- _What you will do_
A verbatim copy of the records is required, with all pictures left out.

- _Source material_
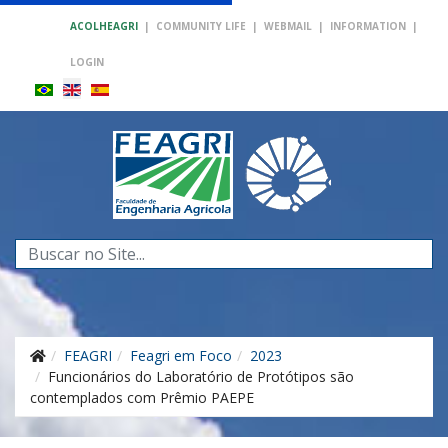
ACOLHEAGRI
|
COMMUNITY LIFE
|
WEBMAIL
|
INFORMATION
|
LOGIN
Search
...
FEAGRI
Feagri em Foco
2023
Funcionários do Laboratório de Protótipos são
contemplados com Prêmio PAEPE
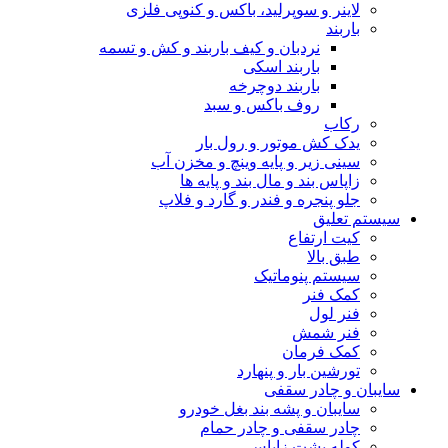
لاینر و سوپرلید، باکس و کنوپی فلزی
باربند
نردبان و کیف باربند و کش و تسمه
باربند اسکی
باربند دوچرخه
روف باکس و سبد
رکاب
یدک کش موتور و رول بار
سینی زیر و پایه وینچ و مخزن آب
زاپاس بند و مال بند و پایه ها
جلو پنجره و فندر و گارد و فلاپ
سیستم تعلیق
کیت ارتفاع
طبق بالا
سیستم پنوماتیک
کمک فنر
فنر لول
فنر شمش
کمک فرمان
تورشین بار و پنهارد
سایبان و چادر سقفی
سایبان و پشه بند بغل خودرو
چادر سقفی و چادر حمام
کوله پشت زاپاس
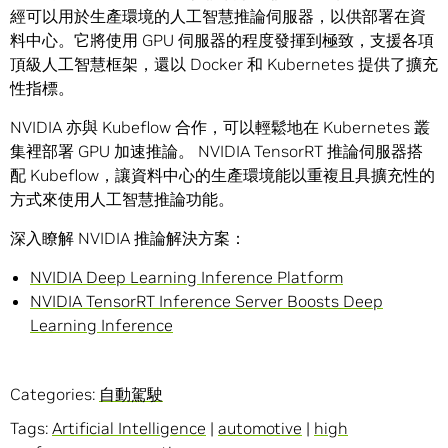
經可以用於生產環境的人工智慧推論伺服器，以供部署在資
料中心。它將使用 GPU 伺服器的程度發揮到極致，支援各項
頂級人工智慧框架，還以 Docker 和 Kubernetes 提供了擴充
性指標。
NVIDIA 亦與 Kubeflow 合作，可以輕鬆地在 Kubernetes 叢
集裡部署 GPU 加速推論。 NVIDIA TensorRT 推論伺服器搭
配 Kubeflow，讓資料中心的生產環境能以重複且具擴充性的
方式來使用人工智慧推論功能。
深入瞭解 NVIDIA 推論解決方案：
NVIDIA Deep Learning Inference Platform
NVIDIA TensorRT Inference Server Boosts Deep
Learning Inference
Categories:
自動駕駛
Tags:
Artificial Intelligence
|
automotive
|
high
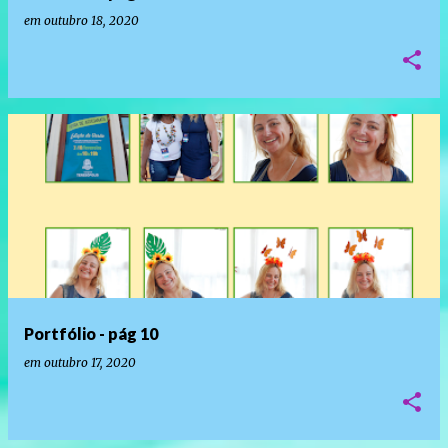
em
outubro 18, 2020
Portfólio - pág 10
em
outubro 17, 2020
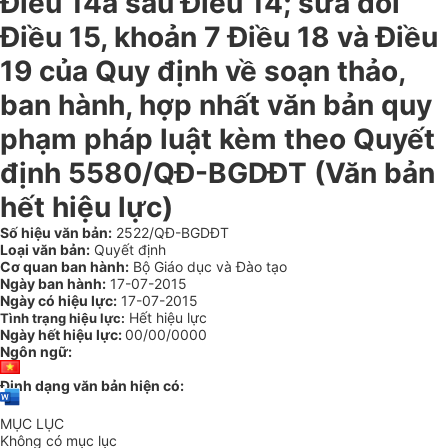
Điều 14a sau Điều 14; sửa đổi
Điều 15, khoản 7 Điều 18 và Điều
19 của Quy định về soạn thảo,
ban hành, hợp nhất văn bản quy
phạm pháp luật kèm theo Quyết
định 5580/QĐ-BGDĐT (Văn bản
hết hiệu lực)
Số hiệu văn bản:
2522/QĐ-BGDĐT
Loại văn bản:
Quyết định
Cơ quan ban hành:
Bộ Giáo dục và Đào tạo
Ngày ban hành:
17-07-2015
Ngày có hiệu lực:
17-07-2015
Hết hiệu lực
Tình trạng hiệu lực:
Ngày hết hiệu lực:
00/00/0000
Ngôn ngữ:
Định dạng văn bản hiện có:
MỤC LỤC
Không có mục lục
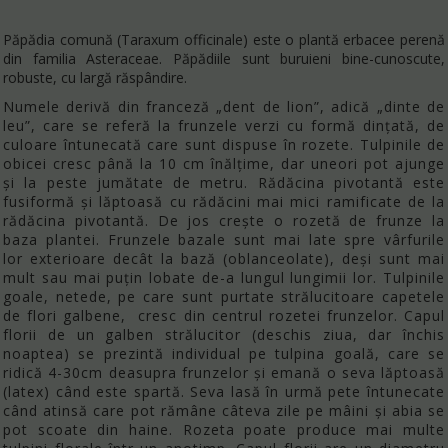
Păpădia comună
(Taraxum officinale) este o plantă erbacee perenă
din familia Asteraceae. Păpădiile sunt buruieni bine-cunoscute,
robuste, cu largă răspândire.
Numele derivă din franceză „dent de lion”, adică „dinte de
leu”, care se referă la frunzele verzi cu formă dințată, de
culoare întunecată care sunt dispuse în rozete. Tulpinile de
obicei cresc până la 10 cm înălțime, dar uneori pot ajunge
și la peste jumătate de metru. Rădăcina pivotantă este
fusiformă și lăptoasă cu rădăcini mai mici ramificate de la
rădăcina pivotantă. De jos crește o rozetă de frunze la
baza plantei. Frunzele bazale sunt mai late spre vârfurile
lor exterioare decât la bază (oblanceolate), deși sunt mai
mult sau mai puțin lobate de-a lungul lungimii lor. Tulpinile
goale, netede, pe care sunt purtate strălucitoare capetele
de flori galbene, cresc din centrul rozetei frunzelor. Capul
florii de un galben strălucitor (deschis ziua, dar închis
noaptea) se prezintă individual pe tulpina goală, care se
ridică 4-30cm deasupra frunzelor și emană o seva lăptoasă
(latex) când este spartă. Seva lasă în urmă pete întunecate
când atinsă care pot rămâne câteva zile pe mâini și abia se
pot scoate din haine. Rozeta poate produce mai multe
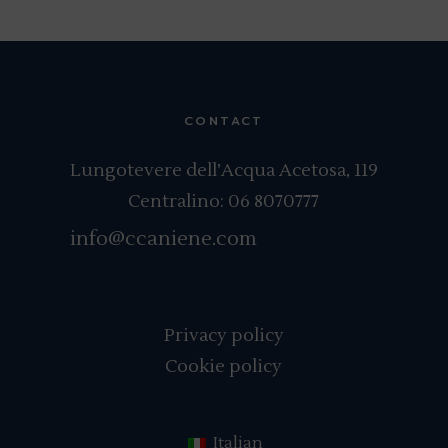
CONTACT
Lungotevere dell’Acqua Acetosa, 119
Centralino:
06 8070777
info@ccaniene.com
Privacy policy
Cookie policy
Italian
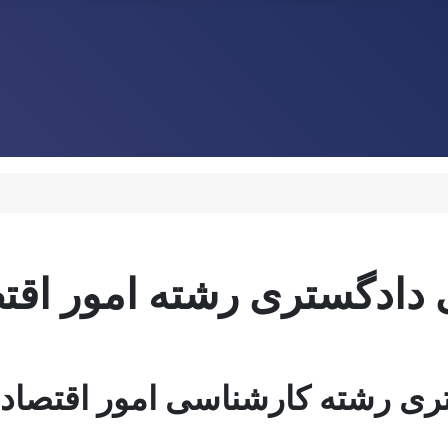
ادگستری رشته امور اقتص
ری رشته کارشناسی امور اقتصاد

- _Written solution_
ACOLHEAGRI
|
COMMUNITY LIFE
|
WEBMAIL
|
INFORMATION
|
LOGIN
Search
...
FEAGRI
Feagri em Foco
2023
Funcionários do Laboratório de Protótipos são
contemplados com Prêmio PAEPE
لاینر و سوپرلید، باکس و کنوپی فلزی
باربند
نردبان و کیف باربند و کش و تسمه
باربند اسکی
باربند دوچرخه
روف باکس و سبد
رکاب
یدک کش موتور و رول بار
سینی زیر و پایه وینچ و مخزن آب
زاپاس بند و مال بند و پایه ها
جلو پنجره و فندر و گارد و فلاپ
سیستم تعلیق
کیت ارتفاع
طبق بالا
سیستم پنوماتیک
کمک فنر
فنر لول
فنر شمش
کمک فرمان
تورشین بار و پنهارد
سایبان و چادر سقفی
سایبان و پشه بند بغل خودرو
چادر سقفی و چادر حمام
کوله پشت زاپاس
經可以用於生產環境的人工智慧推論伺服器，以供部署在資
料中心。它將使用 GPU 伺服器的程度發揮到極致，支援各項
頂級人工智慧框架，還以 Docker 和 Kubernetes 提供了擴充
性指標。
NVIDIA 亦與 Kubeflow 合作，可以輕鬆地在 Kubernetes 叢
集裡部署 GPU 加速推論。 NVIDIA TensorRT 推論伺服器搭
配 Kubeflow，讓資料中心的生產環境能以重複且具擴充性的
方式來使用人工智慧推論功能。
深入瞭解 NVIDIA 推論解決方案：
NVIDIA Deep Learning Inference Platform
NVIDIA TensorRT Inference Server Boosts Deep
Learning Inference
Categories:
自動駕駛
Tags:
Artificial Intelligence
|
automotive
|
high
em
outubro 18, 2020
Portfólio - pág 10
em
outubro 17, 2020
Điều 14a sau Điều 14; sửa đổi
Điều 15, khoản 7 Điều 18 và Điều
19 của Quy định về soạn thảo,
ban hành, hợp nhất văn bản quy
phạm pháp luật kèm theo Quyết
định 5580/QĐ-BGDĐT (Văn bản
hết hiệu lực)
Số hiệu văn bản:
2522/QĐ-BGDĐT
Loại văn bản:
Quyết định
Cơ quan ban hành:
Bộ Giáo dục và Đào tạo
Ngày ban hành:
17-07-2015
Ngày có hiệu lực:
17-07-2015
Hết hiệu lực
Tình trạng hiệu lực:
Ngày hết hiệu lực:
00/00/0000
Ngôn ngữ:
Định dạng văn bản hiện có:
MỤC LỤC
Không có mục lục
Păpădia comună
(Taraxum officinale) este o plantă erbacee perenă
din familia Asteraceae. Păpădiile sunt buruieni bine-cunoscute,
robuste, cu largă răspândire.
Numele derivă din franceză „dent de lion”, adică „dinte de
leu”, care se referă la frunzele verzi cu formă dințată, de
culoare întunecată care sunt dispuse în rozete. Tulpinile de
obicei cresc până la 10 cm înălțime, dar uneori pot ajunge
și la peste jumătate de metru. Rădăcina pivotantă este
fusiformă și lăptoasă cu rădăcini mai mici ramificate de la
rădăcina pivotantă. De jos crește o rozetă de frunze la
baza plantei. Frunzele bazale sunt mai late spre vârfurile
lor exterioare decât la bază (oblanceolate), deși sunt mai
mult sau mai puțin lobate de-a lungul lungimii lor. Tulpinile
goale, netede, pe care sunt purtate strălucitoare capetele
de flori galbene, cresc din centrul rozetei frunzelor. Capul
florii de un galben strălucitor (deschis ziua, dar închis
noaptea) se prezintă individual pe tulpina goală, care se
ridică 4-30cm deasupra frunzelor și emană o seva lăptoasă
(latex) când este spartă. Seva lasă în urmă pete întunecate
când atinsă care pot rămâne câteva zile pe mâini și abia se
pot scoate din haine. Rozeta poate produce mai multe
CONTACT
Lungotevere dell’Acqua Acetosa, 119
Centralino:
06 8070777
info@ccaniene.com
Privacy policy
Cookie policy
Italian
ادگستری رشته امور اقتص
ری رشته کارشناسی امور اقتصاد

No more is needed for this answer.